Thanks to a publisher’s error, a group of infectious disease researchers has experienced a double negative for their 2020 article on tick-borne illness in South Africa. 

The paper, “Serum-free in vitro cultivation of Theileria annulata and Theileria parva schizont-infected lymphocytes,” appeared in Transboundary and Emerging Diseases, a Wiley title. The authors were affiliated with institutions in Europe, Africa, the Middle East and the United States. 

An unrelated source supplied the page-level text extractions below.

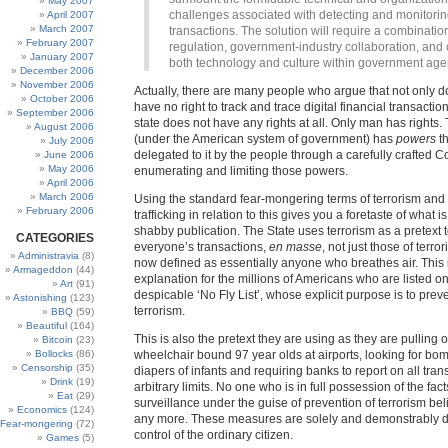
May 2007
challenges associated with detecting and monitorin
April 2007
March 2007
transactions. The solution will require a combination
February 2007
regulation, government-industry collaboration, and
January 2007
both technology and culture within government age
December 2006
November 2006
Actually, there are many people who argue that not only d
October 2006
have no right to track and trace digital financial transaction
September 2006
state does not have any rights at all. Only man has rights.
August 2006
(under the American system of government) has
powers
th
July 2006
delegated to it by the people through a carefully crafted Co
June 2006
May 2006
enumerating and limiting those powers.
April 2006
March 2006
Using the standard fear-mongering terms of terrorism an
February 2006
trafficking in relation to this gives you a foretaste of what i
shabby publication. The State uses terrorism as a pretext t
CATEGORIES
everyone’s transactions,
en masse
, not just those of terro
Administravia
(8)
now defined as essentially anyone who breathes air. This i
Armageddon
(44)
explanation for the millions of Americans who are listed on
Art
(91)
despicable ‘No Fly List’, whose explicit purpose is to preve
Astonishing
(123)
terrorism.
BBQ
(59)
Beautiful
(164)
This is also the pretext they are using as they are pulling o
Bitcoin
(23)
Bollocks
(86)
wheelchair bound 97 year olds at airports, looking for bom
Censorship
(35)
diapers of infants and requiring banks to report on all tran
Drink
(19)
arbitrary limits. No one who is in full possession of the fact
Eat
(29)
surveillance under the guise of prevention of terrorism beli
Economics
(124)
any more. These measures are solely and demonstrably d
Fear-mongering
(72)
control of the ordinary citizen.
Games
(5)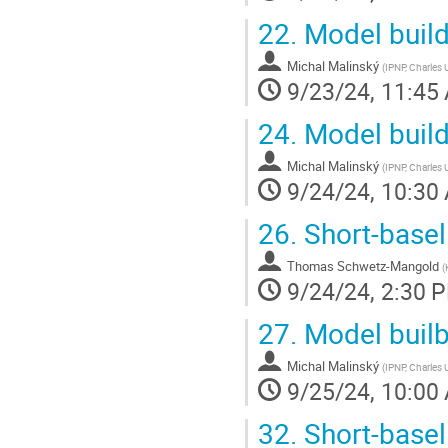
22.
Model build
Michal Malinský
(
IPNP, Charles 
9/23/24, 11:45
24.
Model build
Michal Malinský
(
IPNP, Charles 
9/24/24, 10:30
26.
Short-basel
Thomas Schwetz-Mangold
(
9/24/24, 2:30 
27.
Model builbi
Michal Malinský
(
IPNP, Charles 
9/25/24, 10:00
32.
Short-basel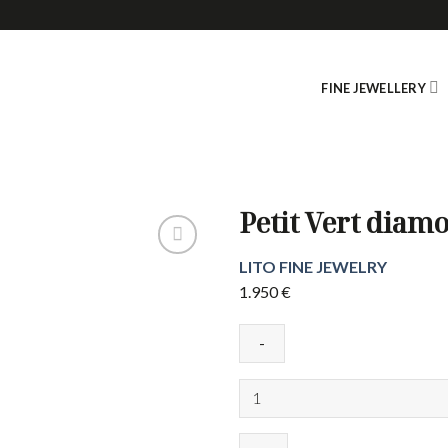
FINE JEWELLERY
Petit Vert diam
LITO FINE JEWELRY
1.950
€
Petit
Vert
diamond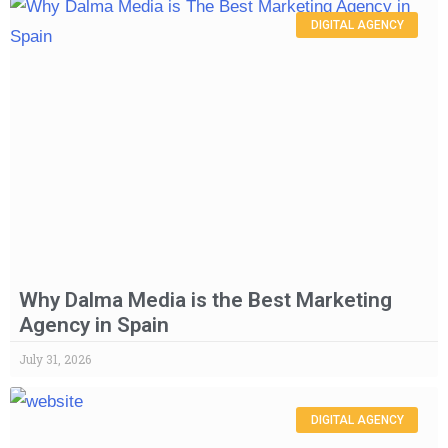
DIGITAL AGENCY
Why Dalma Media is the Best Marketing
Agency in Spain
July 31, 2026
DIGITAL AGENCY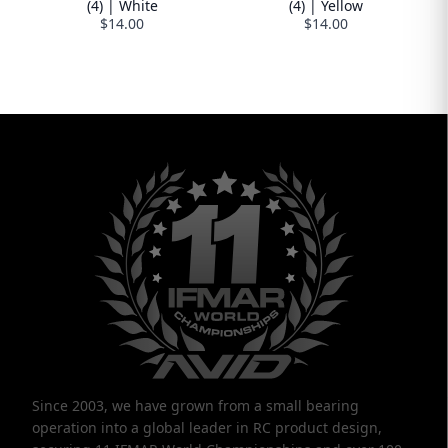
(4) | White
(4) | Yellow
$14.00
$14.00
Since 2003, we have grown from a small bearing
operation into a global leader in RC product design,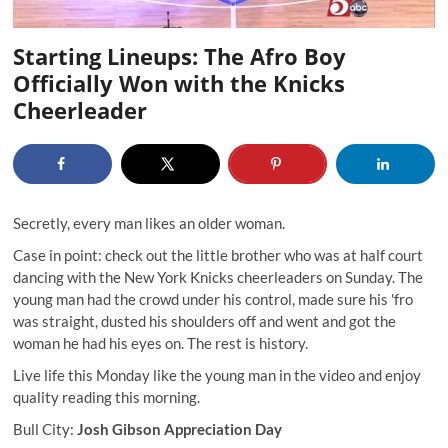
Starting Lineups: The Afro Boy
Officially Won with the Knicks
Cheerleader
Secretly, every man likes an older woman.
Case in point: check out the little brother who was at half court
dancing with the New York Knicks cheerleaders on Sunday. The
young man had the crowd under his control, made sure his 'fro
was straight, dusted his shoulders off and went and got the
woman he had his eyes on. The rest is history.
Live life this Monday like the young man in the video and enjoy
quality reading this morning.
Bull City:
Josh Gibson Appreciation Day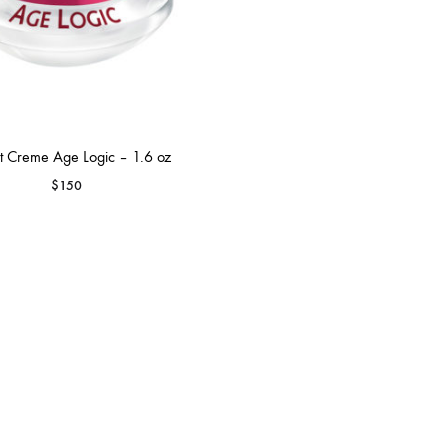
t Creme Age Logic – 1.6 oz
$
150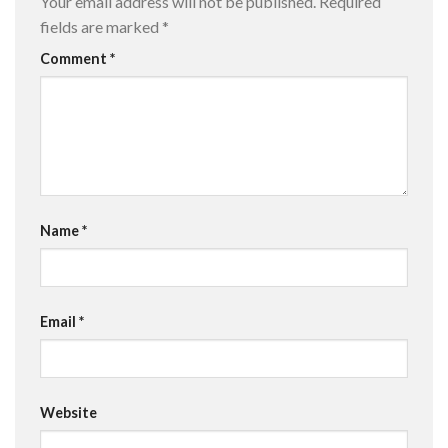
Your email address will not be published.
Required
fields are marked
*
Comment
*
Name
*
Email
*
Website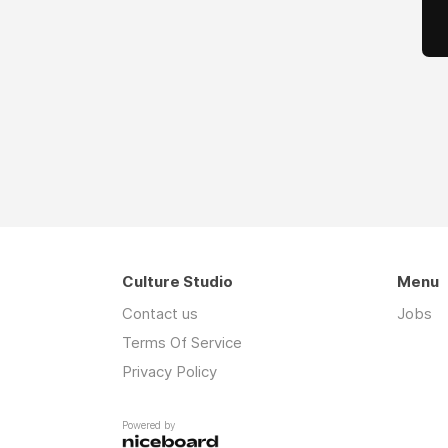
Culture Studio
Menu
Contact us
Jobs
Terms Of Service
Privacy Policy
Powered by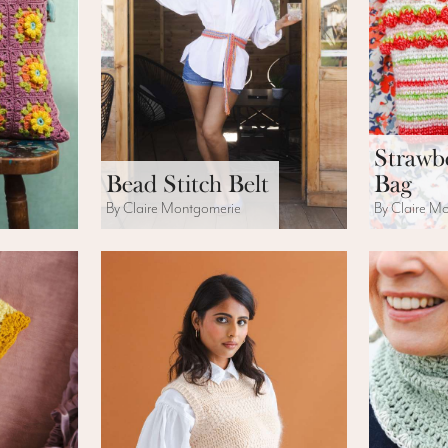
Strawb
Bead Stitch Belt
Bag
By Claire Montgomerie
By Claire M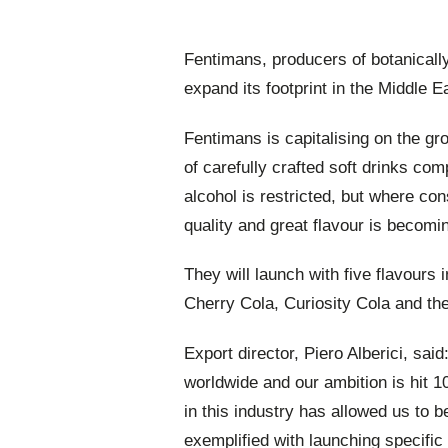
Fentimans, producers of botanically
expand its footprint in the Middle E
Fentimans is capitalising on the gr
of carefully crafted soft drinks com
alcohol is restricted, but where c
quality and great flavour is becom
They will launch with five flavour
Cherry Cola, Curiosity Cola and the
Export director, Piero Alberici, sai
worldwide and our ambition is hit 
in this industry has allowed us to b
exemplified with launching specifi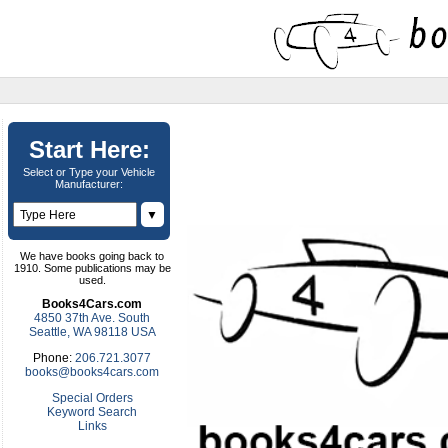
Start Here:
Select or Type your Vehicle
Manufacturer:
▼
We have books going back to
1910. Some publications may be
used.
Books4Cars.com
4850 37th Ave. South
Seattle, WA 98118 USA
Phone:
206.721.3077
books@books4cars.com
Special Orders
Keyword Search
Links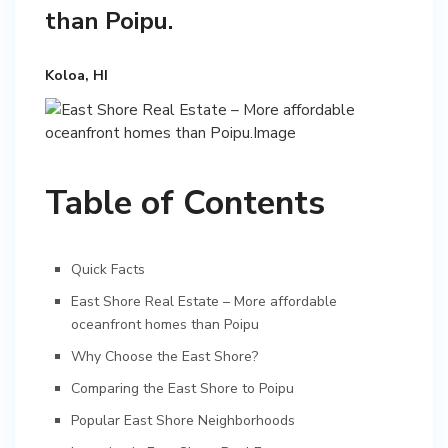
than Poipu.
Koloa, HI
Table of Contents
Quick Facts
East Shore Real Estate – More affordable
oceanfront homes than Poipu
Why Choose the East Shore?
Comparing the East Shore to Poipu
Popular East Shore Neighborhoods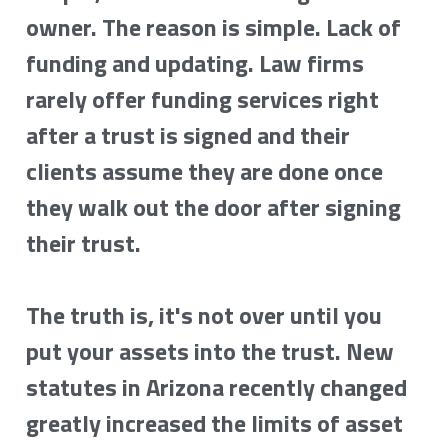
owner. The reason is simple. Lack of 
funding and updating. Law firms 
rarely offer funding services right 
after a trust is signed and their 
clients assume they are done once 
they walk out the door after signing 
their trust.
The truth is, it's not over until you 
put your assets into the trust. New 
statutes in Arizona recently changed 
greatly increased the limits of asset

Earlier this year, the authors corrected their article. The notice, dated May 26, reads

In this article, (Zweygarth et al., 2020) the authors would like to make the following correction to a sentence published in section 2.1 Theileria spp. schizont-infected cell lines, 2nd paragraph on page 36, so that it reads: ‘‘All T. parva-infected cell lines originated from South Africa. The T. parva cell cultures 9656 and 9620 were kindly provided by Ms Boitumelo Maboko of the Onderstepoort Veterinary Institute (OVI). They were previously initiated at the OVI from the blood of calves on which ticks collected in 2017 at a cattle farm in KwaZulu-Natal province had fed. Cell culture 8160 was established in 2007 from the blood of cattle infested with Rhipicephalus zambesiensis adult ticks that had fed as nymphs on a carrier animal infected with the buffalo-derived Hluhluwe 3 isolate (Potgieter et al., 1988)’’.

This sentence replaces the original sentence, which was: ‘‘All T. parva-infected cell lines originated from South Africa. They were previously established at the Onderstepoort Veterinary Institute (OVI) by feeding ticks collected in a KwaZulu-Natal private game reserve in 2017 at the OVI on calves. Blood from these calves was used to initiate T. parva cell cultures 8160, 9596 and 9620’’.

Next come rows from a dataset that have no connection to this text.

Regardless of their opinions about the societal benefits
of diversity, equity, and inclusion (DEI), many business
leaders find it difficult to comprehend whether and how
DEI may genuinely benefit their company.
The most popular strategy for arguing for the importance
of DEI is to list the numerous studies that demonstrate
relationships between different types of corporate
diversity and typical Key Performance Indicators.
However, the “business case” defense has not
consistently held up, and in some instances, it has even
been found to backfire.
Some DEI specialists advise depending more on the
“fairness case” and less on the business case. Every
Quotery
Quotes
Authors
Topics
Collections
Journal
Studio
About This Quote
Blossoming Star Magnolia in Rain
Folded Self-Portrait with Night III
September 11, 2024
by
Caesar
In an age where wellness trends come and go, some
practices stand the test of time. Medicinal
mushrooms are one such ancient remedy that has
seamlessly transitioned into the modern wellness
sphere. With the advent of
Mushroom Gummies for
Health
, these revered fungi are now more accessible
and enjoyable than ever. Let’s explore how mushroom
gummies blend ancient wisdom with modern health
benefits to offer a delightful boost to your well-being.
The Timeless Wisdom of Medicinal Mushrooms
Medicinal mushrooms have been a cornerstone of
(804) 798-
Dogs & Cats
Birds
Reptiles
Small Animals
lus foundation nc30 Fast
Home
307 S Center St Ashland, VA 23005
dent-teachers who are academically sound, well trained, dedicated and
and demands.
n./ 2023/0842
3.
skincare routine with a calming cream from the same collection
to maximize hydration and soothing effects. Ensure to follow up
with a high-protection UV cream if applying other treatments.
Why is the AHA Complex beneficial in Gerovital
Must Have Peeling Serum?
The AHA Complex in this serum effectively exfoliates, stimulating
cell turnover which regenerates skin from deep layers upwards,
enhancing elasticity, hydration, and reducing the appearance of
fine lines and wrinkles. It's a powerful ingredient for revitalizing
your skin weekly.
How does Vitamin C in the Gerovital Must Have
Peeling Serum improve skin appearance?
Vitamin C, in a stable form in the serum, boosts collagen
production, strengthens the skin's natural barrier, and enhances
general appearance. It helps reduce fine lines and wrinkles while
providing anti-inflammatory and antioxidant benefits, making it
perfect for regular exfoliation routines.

The citation for the newly added Potgieter et al, (1988) article is given as: Potgieter FT, Stoltsz WH, Blouin EF, Roos JA. Corridor disease in South Africa: a review of the current status. J S Afr Vet Assoc. 1988 Sep;59(3):155–60.

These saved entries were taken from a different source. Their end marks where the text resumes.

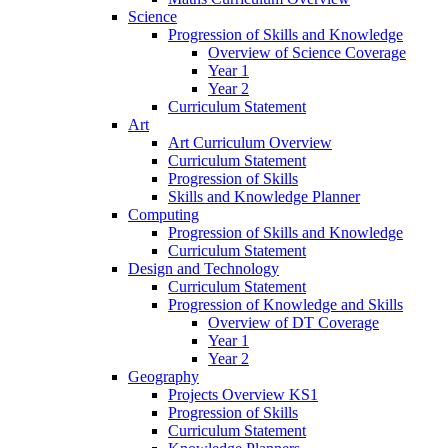
Science
Progression of Skills and Knowledge
Overview of Science Coverage
Year 1
Year 2
Curriculum Statement
Art
Art Curriculum Overview
Curriculum Statement
Progression of Skills
Skills and Knowledge Planner
Computing
Progression of Skills and Knowledge
Curriculum Statement
Design and Technology
Curriculum Statement
Progression of Knowledge and Skills
Overview of DT Coverage
Year 1
Year 2
Geography
Projects Overview KS1
Progression of Skills
Curriculum Statement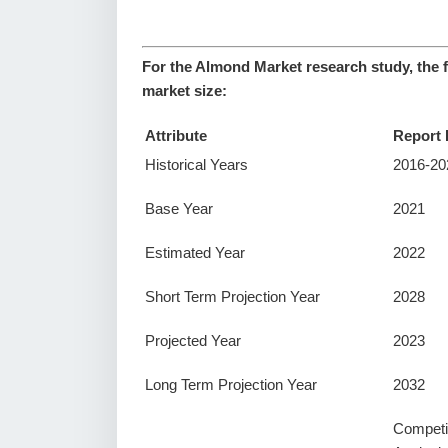
For the Almond Market research study, the 
market size:
Attribute
Report 
Historical Years
2016-20
Base Year
2021
Estimated Year
2022
Short Term Projection Year
2028
Projected Year
2023
Long Term Projection Year
2032
Competi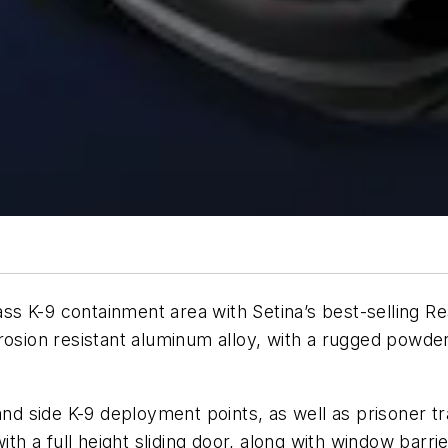
-class K-9 containment area with Setina’s best-sellin
osion resistant aluminum alloy, with a rugged powder c
 and side K-9 deployment points, as well as prisoner t
ith a full height sliding door, along with window barrie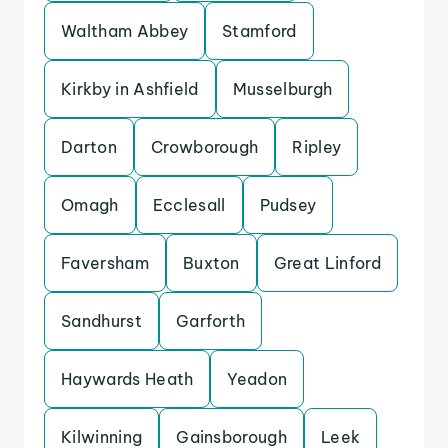
Waltham Abbey
Stamford
Kirkby in Ashfield
Musselburgh
Darton
Crowborough
Ripley
Omagh
Ecclesall
Pudsey
Faversham
Buxton
Great Linford
Sandhurst
Garforth
Haywards Heath
Yeadon
Kilwinning
Gainsborough
Leek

The authors apologize for this error.

But the journal printed the notice twice — prompting the following retraction

The above Corrigendum, published online on 26 May 2021 in Wiley Online Library (wileyonlinelibrary.com), has been retracted by agreement between the journal’s Editor-in-Chief, Professor Michael Ward, and Wiley-VCH GmbH, Weinheim. The retraction has been agreed as, due to publisher error, a duplicate version of the same Corrigendum has been published in the same issue (https://onlinelibrary.wiley.com/doi/10.1111/tbed.14079). The publisher apologizes for this error.

We emailed the editor of the journal and received a reply from Leah Webster, the senior journals publishing manager at Wiley, who told us: 

The journal’s production team mistakenly published two versions of the same correction. One version of the correction has since been retracted to correct this error.  

Update, 10/15/21, 1600 UTC: Corresponding author Ard Nijhof, of the Freie Universität Berlin, tells us:

I don’t have much to say about this retraction, the journal accidentally published our corrigendum twice and therefore had to retract one of them. Other than the actual mix-up, I have to say that they handled the retraction professionally, so it hasn’t been very frustrating to us.